Ch. 7: Collaborating Via Predictions, Procedures, Systems, and Filtering

  • Predictive Analytics — Predictive analytics is another subset of AI that uses data to make predictions about what might happen in the future. It works by analyzing patterns in past data and using those patterns to guess what will happen next. For example, if a store knows that people buy more umbrellas when it rains, they can predict that umbrella sales will go up if rain is in the forecast. In the real world, companies use predictive analytics in many ways. A bank might use it to figure out who is likely to pay back a loan. Streaming services like Netflix use it to recommend shows you might like based on what you’ve watched before. It helps businesses plan ahead and make smarter decisions by looking at data and guessing what comes next.
  • Filtering: How It Works — Filtering is a technique used within AI systems, but it is not a subset of AI. It involves sorting and organizing data based on specific criteria, helping systems or users focus only on relevant information. In AI, filtering is commonly used in recommendation systems (e.g. Netflix or Amazon) and spam email detection. For instance, Netflix filters movies and shows to suggest content that matches our viewing history. Similarly, our email inbox uses filtering to separate spam messages from important emails by analyzing patterns in the email’s content. Filtering works by applying algorithms to data, identifying patterns, and classifying or prioritizing items based on rules or learned preferences.

Ch. 8: Getting Comfortable With Generative AI

  • What Is Generative AI? — Generative AI burst onto the scene in November 2022, when OpenAI made ChatGPT accessible to the masses. Generative AI is a subset of AI that focuses on creating new content, ranging from text and images to music, videos, code, and much more.
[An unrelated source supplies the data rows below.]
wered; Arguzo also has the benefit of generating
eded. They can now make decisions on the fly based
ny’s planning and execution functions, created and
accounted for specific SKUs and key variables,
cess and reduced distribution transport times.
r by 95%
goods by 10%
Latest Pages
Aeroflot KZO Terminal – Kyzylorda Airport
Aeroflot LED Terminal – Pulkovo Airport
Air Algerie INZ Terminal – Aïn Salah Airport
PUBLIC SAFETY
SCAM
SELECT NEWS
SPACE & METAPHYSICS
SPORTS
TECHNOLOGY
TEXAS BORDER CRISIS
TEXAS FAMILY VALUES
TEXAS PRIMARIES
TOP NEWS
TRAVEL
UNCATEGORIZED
Machine Learning (ML) is at the heart of Generative AI models, which are also known as Large Language Models (LLMs). These models are trained on huge data sets (e.g. web text, books, articles, etc.) and use “deep learning” (a type of machine learning) to predict the most appropriate words, phrases, or images based on your request or input. That’s really all ChatGPT is — a giant, well-trained word predictor that understands context. 
    • Quote (P. 125): “GPT models generate text in an autoregressive manner, which means that they predict the next word in a sequence based on the previous words. They can understand and generate text based on context, making them suitable for tasks such as helping Al mimic conversation, summarize text, and create written content.”
    • Quote (P. 126): “During training, these models learn language patterns, structures, and nuances. They function as autoregressive models, generating text by predicting the next word or character based on the preceding context. This sequential prediction is iteratively repeated, enabling the generation of sentences and entire paragraphs.